La visione di questo futuro neppure troppo lontano porta aziende come Cisco a puntare molto sulla telepresence in contesti “in cui la raggiungibilità del medico è molto difficile, e che fanno i conti con distanze fisiche molto impegnative, ad esempio in Brasile o Canada. L’azienda ha stretto accordi con società che producono strumentazione medica da integrare con e dentro la telepresence, di modo che una visita possa essere effettuata anche con il solo supporto di un paramedico e con lo specialista connesso a distanza. Sono processi avviati e che continuano ad andare avanti.”

Cosa attenderci tra dieci anni quando andremo in un ospedale? Degradi tratteggia uno scenario interessante: “Sapremo dove andare senza chiedere, perché avremmo indosso device che ci guideranno nei corridoi e nei piani catturando via wireless le informazioni sparse nello spazio fisico della struttura. Fare diagnostica sarà più facile e veloce e, infine, forse l’aspetto più innovativo: vi sarà continuità nella relazione con gli ospedali perché i sensori diffusi, non solo quelli indossabili, faranno in modo di farci dialogare con medici anche dopo l’ospedalizzazione.” Con l’effetto che in ospedale si andrà solo in fase acuta.
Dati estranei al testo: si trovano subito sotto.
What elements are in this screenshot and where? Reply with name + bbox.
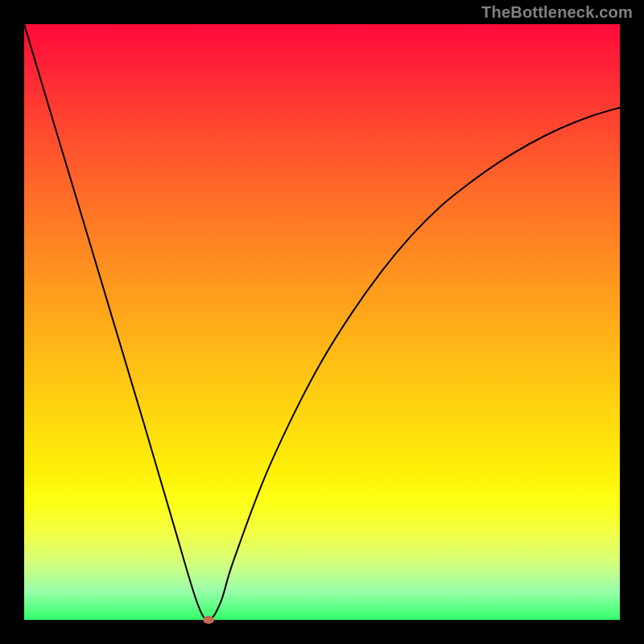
minimum-marker [203,616,214,624]
watermark-text: TheBottleneck.com [481,3,633,22]
chart-frame: TheBottleneck.com [0,0,644,644]
curve-line [24,24,620,620]
plot-area [24,24,620,620]
curve-svg [24,24,620,620]
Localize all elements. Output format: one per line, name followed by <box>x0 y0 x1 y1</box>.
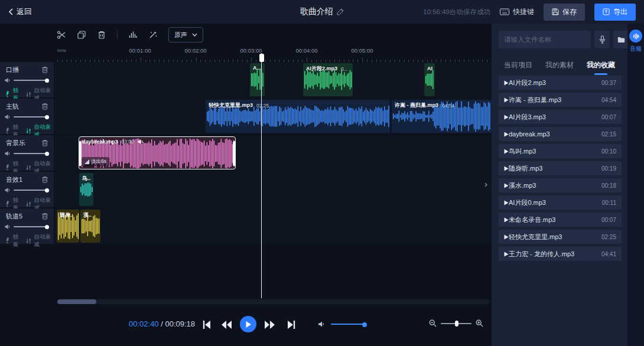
track-header[interactable]: 背景乐独奏自动衰减 <box>0 135 54 171</box>
clip-duration: 02:25 <box>256 103 269 109</box>
export-button[interactable]: 导出 <box>594 4 636 21</box>
track-lane[interactable]: 轻快尤克里里.mp302:25许嵩 - 燕归巢.mp304:54 <box>54 99 492 134</box>
track-delete-icon[interactable] <box>41 213 48 220</box>
volume-slider-knob[interactable] <box>362 322 367 327</box>
track-header[interactable]: 音效1独奏自动衰减 <box>0 172 54 207</box>
record-button[interactable] <box>594 31 610 48</box>
track-volume-row <box>5 77 50 83</box>
microphone-icon[interactable] <box>5 237 10 244</box>
file-list-item[interactable]: AI片段3.mp300:07 <box>499 110 622 124</box>
audio-clip[interactable]: 溪.. <box>80 210 100 243</box>
search-input[interactable] <box>499 31 591 48</box>
pencil-icon[interactable] <box>337 8 344 15</box>
audio-clip[interactable]: 轻快尤克里里.mp302:25 <box>206 100 390 133</box>
tab-0[interactable]: 当前项目 <box>504 60 532 74</box>
skip-end-icon[interactable] <box>286 318 299 332</box>
audio-clip[interactable]: AI片 <box>424 63 435 96</box>
audio-clip[interactable]: AI片段2.mp30... <box>303 63 353 96</box>
track-delete-icon[interactable] <box>41 139 48 147</box>
tab-1[interactable]: 我的素材 <box>545 60 574 74</box>
track-delete-icon[interactable] <box>41 103 48 110</box>
audio-clip[interactable]: 许嵩 - 燕归巢.mp304:54 <box>392 100 492 133</box>
track-volume-knob[interactable] <box>45 115 49 119</box>
track-delete-icon[interactable] <box>41 66 48 74</box>
microphone-icon[interactable] <box>5 164 10 171</box>
track-lane[interactable]: daybreak.mp303:00淡出6s <box>54 135 492 171</box>
track-volume-knob[interactable] <box>45 79 49 83</box>
audio-clip[interactable]: daybreak.mp303:00淡出6s <box>79 136 236 169</box>
autosave-status: 10:56:49自动保存成功 <box>423 8 490 17</box>
audio-clip[interactable]: 随身.. <box>57 210 79 243</box>
fader-icon[interactable] <box>26 164 31 171</box>
fast-forward-icon[interactable] <box>264 318 277 332</box>
clip-trim-handle-right[interactable] <box>233 141 236 166</box>
microphone-icon[interactable] <box>5 91 10 98</box>
file-list-item[interactable]: 轻快尤克里里.mp302:25 <box>499 230 622 244</box>
fader-icon[interactable] <box>26 91 31 98</box>
track-volume-slider[interactable] <box>14 153 48 154</box>
file-list-item[interactable]: 溪水.mp300:18 <box>499 178 622 192</box>
skip-start-icon[interactable] <box>199 318 212 332</box>
playhead-line[interactable] <box>261 53 262 298</box>
zoom-in-icon[interactable] <box>476 319 483 327</box>
rewind-icon[interactable] <box>220 318 233 332</box>
track-lane[interactable]: 鸟.. <box>54 172 492 207</box>
zoom-slider-knob[interactable] <box>455 321 458 327</box>
file-list-item[interactable]: 王力宏 - 龙的传人.mp304:41 <box>499 247 622 261</box>
zoom-slider[interactable] <box>441 323 471 324</box>
file-list-item[interactable]: 许嵩 - 燕归巢.mp304:54 <box>499 93 622 107</box>
track-volume-slider[interactable] <box>14 190 48 191</box>
track-volume-knob[interactable] <box>45 188 49 192</box>
file-list-item[interactable]: 未命名录音.mp300:07 <box>499 213 622 227</box>
current-time: 00:02:40 <box>129 319 159 328</box>
solo-toggle[interactable]: 独奏 <box>13 233 23 249</box>
fader-icon[interactable] <box>26 237 31 244</box>
track-lane[interactable]: 随身..溪.. <box>54 208 492 244</box>
export-icon <box>603 8 610 15</box>
track-header[interactable]: 轨道5独奏自动衰减 <box>0 208 54 244</box>
play-button[interactable] <box>240 316 256 332</box>
track-volume-knob[interactable] <box>45 152 49 156</box>
file-list-item[interactable]: AI片段0.mp300:11 <box>499 195 622 210</box>
playhead-handle[interactable] <box>259 54 264 62</box>
voice-mode-select[interactable]: 原声 <box>168 27 203 43</box>
horizontal-scrollbar[interactable] <box>57 299 489 304</box>
autofade-toggle[interactable]: 自动衰减 <box>34 233 54 249</box>
time-ruler[interactable]: hms 00:01:0000:02:0000:03:0000:04:0000:0… <box>0 46 492 62</box>
expand-chevron-icon[interactable]: › <box>484 179 487 189</box>
magic-wand-icon[interactable] <box>148 30 158 40</box>
file-list-item[interactable]: AI片段2.mp300:37 <box>499 76 622 90</box>
track-lane[interactable]: A...AI片段2.mp30...AI片 <box>54 62 492 97</box>
audio-clip[interactable]: 鸟.. <box>79 173 93 206</box>
scissors-icon[interactable] <box>57 30 66 40</box>
scrollbar-thumb[interactable] <box>57 299 96 304</box>
tab-2[interactable]: 我的收藏 <box>587 60 615 74</box>
microphone-icon[interactable] <box>5 128 10 135</box>
audio-clip[interactable]: A... <box>250 63 265 96</box>
track-delete-icon[interactable] <box>41 176 48 184</box>
file-list-item[interactable]: 鸟叫.mp300:10 <box>499 144 622 158</box>
track-volume-slider[interactable] <box>14 80 48 81</box>
back-button[interactable]: 返回 <box>8 6 32 17</box>
audio-category-button[interactable] <box>629 30 642 43</box>
trash-icon[interactable] <box>97 30 106 40</box>
track-header[interactable]: 主轨独奏自动衰减 <box>0 99 54 134</box>
fader-icon[interactable] <box>26 201 31 208</box>
track-volume-knob[interactable] <box>45 225 49 229</box>
volume-control[interactable] <box>318 321 365 328</box>
import-file-button[interactable] <box>613 31 629 48</box>
track-volume-slider[interactable] <box>14 116 48 117</box>
shortcuts-button[interactable]: 快捷键 <box>500 7 534 17</box>
volume-slider[interactable] <box>331 324 365 325</box>
file-list-item[interactable]: 随身听.mp300:19 <box>499 161 622 175</box>
fade-icon <box>84 159 89 164</box>
fader-icon[interactable] <box>26 128 31 135</box>
stats-icon[interactable] <box>128 30 138 40</box>
microphone-icon[interactable] <box>5 201 10 208</box>
save-button[interactable]: 保存 <box>544 4 585 21</box>
track-header[interactable]: 口播独奏自动衰减 <box>0 62 54 97</box>
copy-icon[interactable] <box>77 30 86 40</box>
track-volume-slider[interactable] <box>14 226 48 227</box>
file-list-item[interactable]: daybreak.mp302:15 <box>499 127 622 141</box>
zoom-out-icon[interactable] <box>429 319 437 327</box>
Pensiamo ai diabetici: sperimentazioni su come facilitare la loro vita già esistono. Quanto potrebbe migliorare la gestione della patologia, anche a livello psicologico o in caso di malati non autosufficienti, il fatto che, grazie alle nanotecnologie dell’IoE, i livelli di insulina possano essere monitorati direttamente dai medici e il quantitativo dell’insulina somministrata gestita totalmente in modo trasparente dei pazienti? “Forse 10 anni sono anche troppi, il futuro lo diciamo da tanto, è più vicino di quanto immaginiamo”.